The coiled supply of the backing element A is secured to a mandrel 40 journaled between side walls 36-38. Mandrel 40 includes an air brake, not shown, which is actuated by an air brake control 37 (FIG. 2) in conjunction with an air cylinder 54 which comprises part of a constant tension control to regulate and control the tension under which the backing element is unwound from the spool.

Backing element A is trained along a path which includes an idler roller 42 journaled on a shaft 44 secured to frame 10. The element is also trained beneath an idler roller 46 journaled on a shaft 48 which is carried at one end of a generally horizontal rocker arm 50 pivotally secured at 52 to the front surface of frame wall 38. The opposite end of rocker arm 50 is coupled to the air cylinder 54. Actuation of the air cylinder causes pivotal movement of arm 50 and corresponding movement of roller 46. The interaction between the air cylinder and air brake control 37 equalizes the tension of backing element A as it is uncoiled from supply station 12.

Backing element A is subsequently trained over an idler roller 56 journaled at 58 to the frame 10 and then passes under a pair of spaced apart rollers 60 and 62 located above the gluing station in generally straddling relation thereto. As the backing element passes over the gluing station the underside of the web engages the surface of a rotating glue applicating roller 64 which, in a well-known manner picks up glue or adhesive from a glue pot 66 and applies it to the web. Conventional doctoring means (not shown) cooperating with the roller are provided for adjusting and controlling the amount of glue or adhesive applied to backing A.

The backing is then trained against a guide 69 comprising a stationary shaft 70 and a pair of guide rollers 71-71'. The backing passes between the edges of the guide rollers which may be adjusted inwardly or outwardly to afford lateral adjustment of the backing. Backing A then continues over a large roller 72 journaled on a shaft 74 at which point the strip material is laid onto the backing element in a manner which will be described in greater detail hereinafter.

Element A, along with the strip material which has been applied thereto as will be described hereinafter, is then trained through the nip formed by the pair of hard surfaced, smooth laminating rollers 26-28 and the pair of soft, cushioned drive rollers 30-32 after which the laminated product is rewound at the take-up station 20.

Supply webs 14, 16 and 18 of strip materials B, C and D are journaled on mandrels 80, 82 and 84 respectively. Each mandrel is secured to frame 10. The core friction between the spools or coils of each of these materials and their respective shafts may be adjusted in any conventional manner so as to regulate the tension at which the strip materials are uncoiled or unwound from their respective supplies. This adjustment may be necessary due to the fact that the strip materials typically have different flow characteristics, that is, one of the materials may stretch more than another of the materials and may stretch significantly more than the backing element. Since it is desirable to maintain stretch to a minimum, for certain materials the only tension applied is the minimum core friction. In this connection it should be noted that the backing element typically employed is paper or a very light cardboard, although, other air impervious backing elements such as light plastic may be used.

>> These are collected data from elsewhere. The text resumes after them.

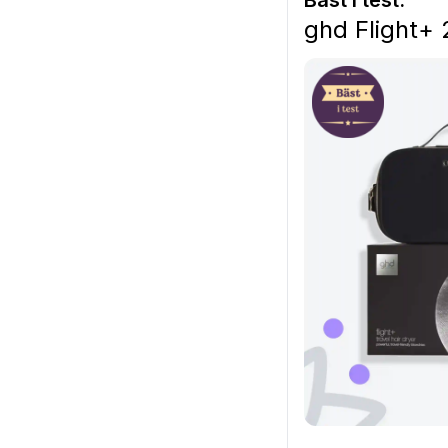
Bäst i test:
ghd Flight+ 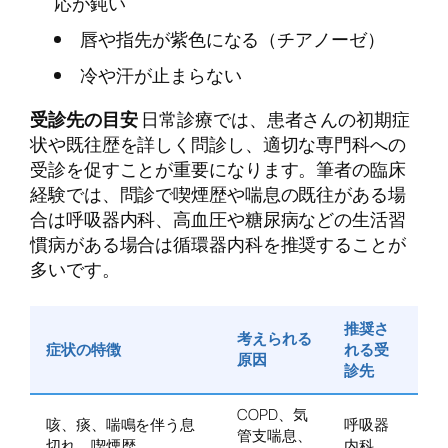
応が鈍い
唇や指先が紫色になる（チアノーゼ）
冷や汗が止まらない
受診先の目安
日常診療では、患者さんの初期症
状や既往歴を詳しく問診し、適切な専門科への
受診を促すことが重要になります。筆者の臨床
経験では、問診で喫煙歴や喘息の既往がある場
合は呼吸器内科、高血圧や糖尿病などの生活習
慣病がある場合は循環器内科を推奨することが
多いです。
推奨さ
考えられる
症状の特徴
れる受
原因
診先
COPD、気
咳、痰、喘鳴を伴う息
呼吸器
管支喘息、
切れ、喫煙歴
内科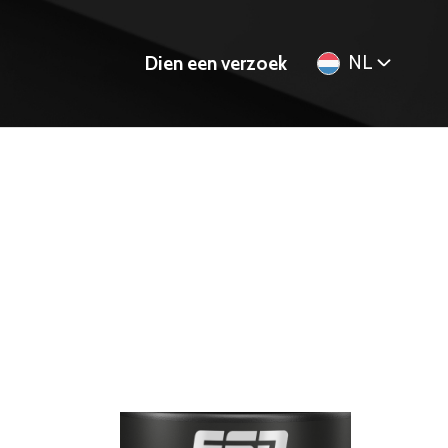
NL
Dien een verzoek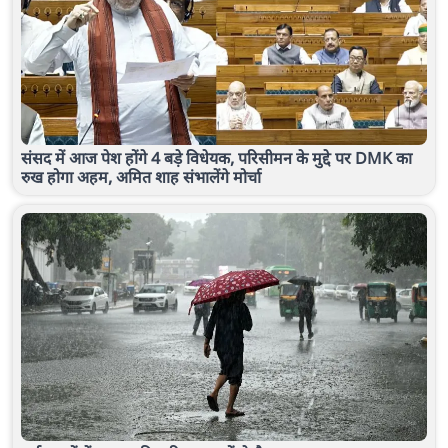
संसद में आज पेश होंगे 4 बड़े विधेयक, परिसीमन के मुद्दे पर DMK का
रुख होगा अहम, अमित शाह संभालेंगे मोर्चा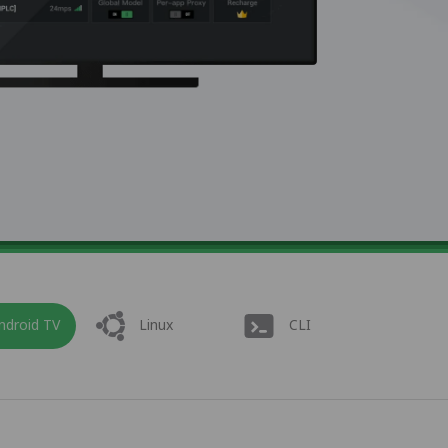
ndroid TV
Linux
CLI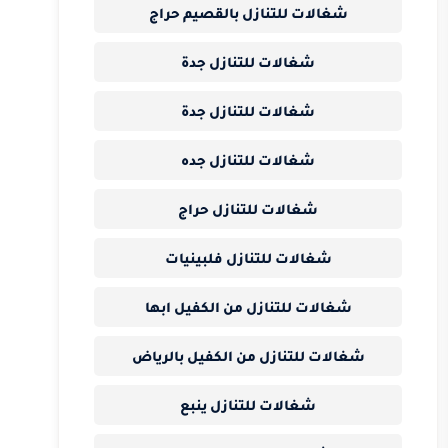
شغالات للتنازل بالقصيم حراج
شغالات للتنازل جدة
شغالات للتنازل جدة
شغالات للتنازل جده
شغالات للتنازل حراج
شغالات للتنازل فلبينيات
شغالات للتنازل من الكفيل ابها
شغالات للتنازل من الكفيل بالرياض
شغالات للتنازل ينبع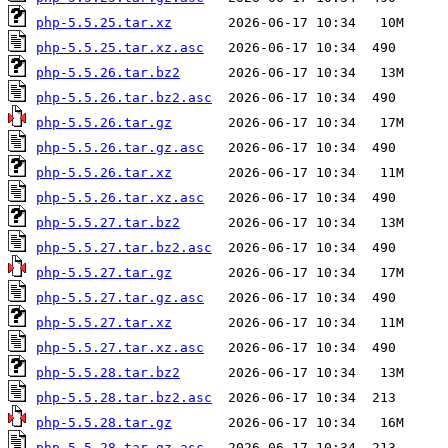
php-5.5.25.tar.xz
php-5.5.25.tar.xz.asc
php-5.5.26.tar.bz2
php-5.5.26.tar.bz2.asc
php-5.5.26.tar.gz
php-5.5.26.tar.gz.asc
php-5.5.26.tar.xz
php-5.5.26.tar.xz.asc
php-5.5.27.tar.bz2
php-5.5.27.tar.bz2.asc
php-5.5.27.tar.gz
php-5.5.27.tar.gz.asc
php-5.5.27.tar.xz
php-5.5.27.tar.xz.asc
php-5.5.28.tar.bz2
php-5.5.28.tar.bz2.asc
php-5.5.28.tar.gz
php-5.5.28.tar.gz.asc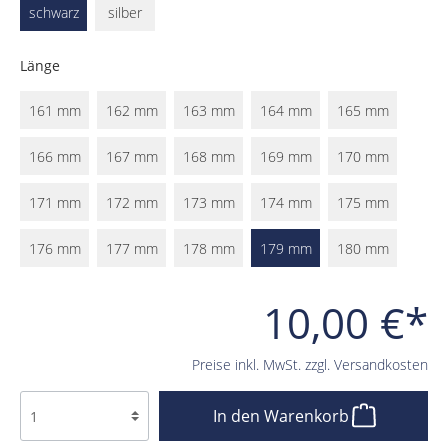
schwarz
silber
Länge
161 mm
162 mm
163 mm
164 mm
165 mm
166 mm
167 mm
168 mm
169 mm
170 mm
171 mm
172 mm
173 mm
174 mm
175 mm
176 mm
177 mm
178 mm
179 mm
180 mm
10,00 €*
Preise inkl. MwSt. zzgl. Versandkosten
In den Warenkorb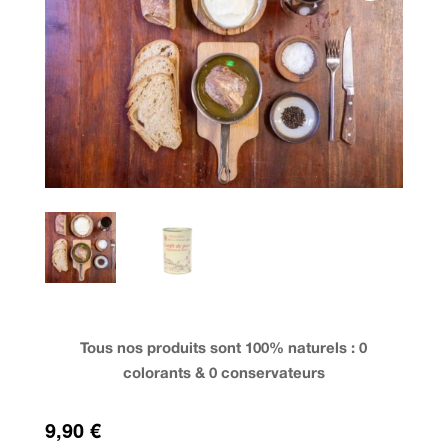
Tous nos produits sont 100% naturels : 0
colorants & 0 conservateurs
9,90
€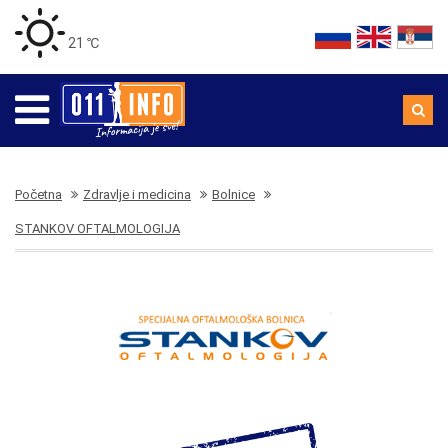
21 ℃
Početna
Zdravlje i medicina
Bolnice
STANKOV OFTALMOLOGIJA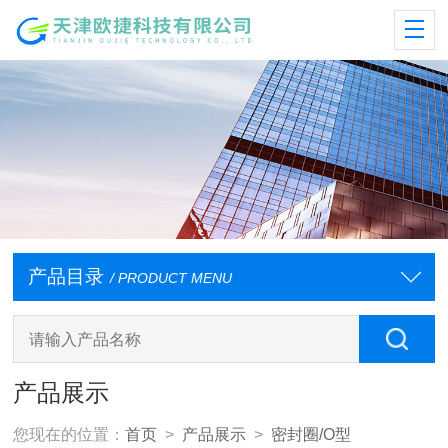
产品目录
/ PRODUCT MENU
产品展示
您现在的位置：
首页
>
产品展示
>
密封圈/O型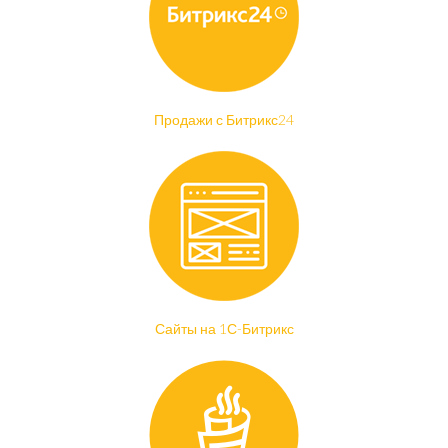
Продажи с Битрикс24
Сайты на 1С-Битрикс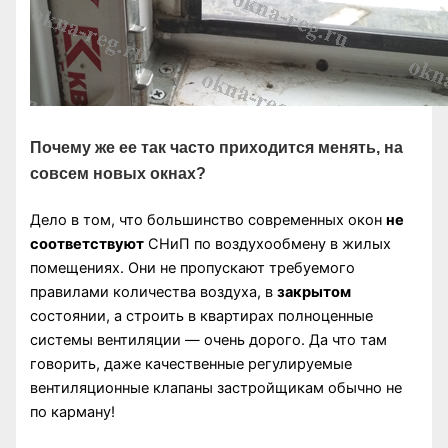
Почему же ее так часто приходится менять, на
совсем новых окнах?
Дело в том, что большинство современных окон
не
соответствуют
СНиП по воздухообмену в жилых
помещениях. Они не пропускают требуемого
правилами количества воздуха, в
закрытом
состоянии, а строить в квартирах полноценные
системы вентиляции — очень дорого. Да что там
говорить, даже качественные регулируемые
вентиляционные клапаны застройщикам обычно не
по карману!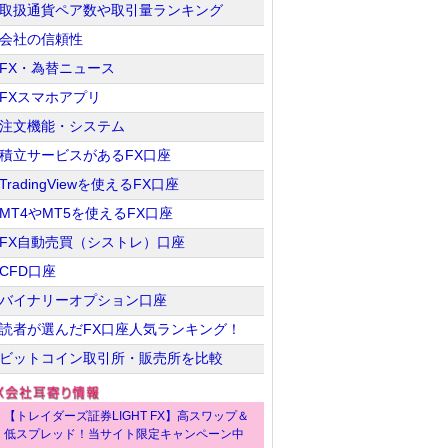
取扱通貨ペア数や取引量ランキング
会社の信頼性
FX・為替ニュース
FXスマホアプリ
注文機能・システム
積立サービスがあるFX口座
TradingViewを使えるFX口座
MT4やMT5を使えるFX口座
FX自動売買（シストレ）口座
CFD口座
バイナリーオプション口座
読者が選んだFX口座人気ランキング！
ビットコイン取引所・販売所を比較
【トレイダーズ証券LIGHT FX】高スワップ＆
低スプレッド！当サイト限定キャンペーン中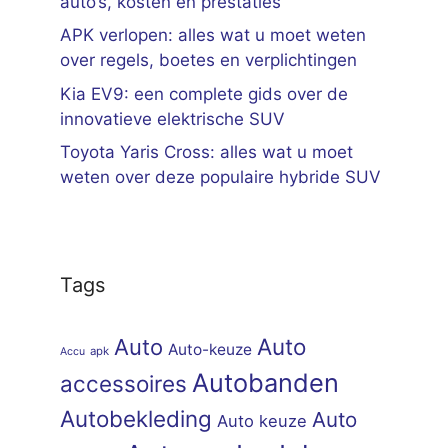
auto’s, kosten en prestaties
APK verlopen: alles wat u moet weten
over regels, boetes en verplichtingen
Kia EV9: een complete gids over de
innovatieve elektrische SUV
Toyota Yaris Cross: alles wat u moet
weten over deze populaire hybride SUV
Tags
Auto
Auto
Auto-keuze
apk
Accu
Autobanden
accessoires
Autobekleding
Auto
Auto keuze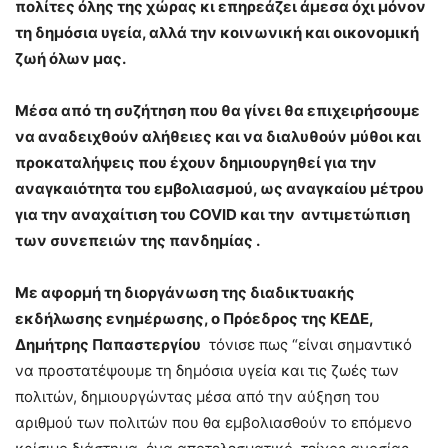
πολίτες όλης της χώρας κι επηρεάζει άμεσα όχι μόνον
τη δημόσια υγεία, αλλά την κοινωνική και οικονομική
ζωή όλων μας.
Μέσα από τη συζήτηση που θα γίνει θα επιχειρήσουμε
να αναδειχθούν αλήθειες και να διαλυθούν μύθοι και
προκαταλήψεις που έχουν δημιουργηθεί για την
αναγκαιότητα του εμβολιασμού, ως αναγκαίου μέτρου
για την αναχαίτιση του COVID και την αντιμετώπιση
των συνεπειών της πανδημίας .
Με αφορμή τη διοργάνωση της διαδικτυακής
εκδήλωσης ενημέρωσης, ο Πρόεδρος της ΚΕΔΕ,
Δημήτρης Παπαστεργίου
τόνισε πως “είναι σημαντικό
να προστατέψουμε τη δημόσια υγεία και τις ζωές των
πολιτών, δημιουργώντας μέσα από την αύξηση του
αριθμού των πολιτών που θα εμβολιασθούν το επόμενο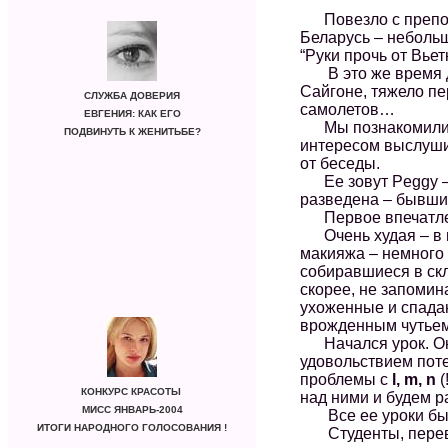
Повезло с преподав
Беларусь – небольш
“Руки прочь от Вье
В это же время де
Сайгоне, тяжело пе
СЛУЖБА ДОВЕРИЯ
самолетов…
ЕВГЕНИЯ: КАК ЕГО
Мы познакомились 
ПОДВИНУТЬ К ЖЕНИТЬБЕ?
интересом выслуши
от беседы.
Ее зовут Peggy – а
разведена – бывший
Первое впечатлени
Очень худая – в п
макияжа – немного 
собиравшиеся в скл
скорее, не запоми
ухоженные и спадаю
врожденным чутье
Начался урок. Она
удовольствием поте
проблемы с
l, m, n
(
КОНКУРС КРАСОТЫ
над ними и будем 
МИСС ЯНВАРЬ-2004
Все ее уроки был
ИТОГИ НАРОДНОГО ГОЛОСОВАНИЯ !
Студенты, перевед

As best seen in FIGS. 1, 3, 4 and 5 strip material B is trained from supply 14, under a small idler roller 86 and through an upper guide generally referred to by reference numeral 88 which comprises a first stationery round bar 90, and a second stationary round bar 92 disposed a slight distance away from the first bar. Bars 90 and 92 each accommodate an outer guide block 94 having an inner surface 96 which defines a guide reference plane. Each bar also accommodates an inner guide block 98. Guide block 98 includes an opening which receives a pin 100 having a tapered end 102 which extends into the open space between the two blocks.

As best seen in FIGS. 3 and 5 the path of strip material B passes over shaft 90, under the tapered end 102 of pin 100, then under shaft 92 after which the material is trained onto the glue coated surface of backing element A and thence through the roller nips.

By maintaining a slight tension on strip material B the upper side of one edge engages the under side of tapered end 102 and the cooperation between material B and the angle of the taper continually urges the material along the taper and causes the opposite edge of the material to engage and align with reference plane 96. Thus, the material is constantly urged towards this plane to compensate for varying tolerances of strip material.

Each of the other guides, namely, a center guide 104 for strip material C and a lower guide 106 for strip material D are similarly constructed.

Guides 88, 104 and 106 guide strip materials B, C and D in spite of the fact that the materials pass through the guides with very little tension applied thereto. A minimum of tension is important because of the stretch or flow characteristics of the material. In accordance with the invention, guiding with very little tension applied to the strip material is accomplished due to the cooperation of the stationary bars, the taper and the blocks which define the lateral position of the strip material.

As clearly seen in FIG. 3, strip materials B, C and D each contact backing element A at the surface of roller 72, however each of the strip materials form different angles of contact with the backing element. Specifically, it is clearly seen in FIG. 3 that strip D is applied to backing element first, after which strip C is applied and finally strip B is applied to the backing element.

Accordingly, in the event one of the strip materials was fabric having a fuzzy edge or an edge containing loose threads, that strip would be placed on supply spool 18 (designated as strip B) and it would be laid on the backing element first with its fuzzy edge positioned so that it would be covered by the edge of strip C which would be guided so that it slightly overlapped strip B. Similarly, if strip material C had a fuzzy edge or an edge with loose threads, it would be laid down so that the edge containing the loose threads would be covered by the edge of strip D which would then be guided so that it slightly overlapped the fuzzy edge of strip C as will be described hereinafter.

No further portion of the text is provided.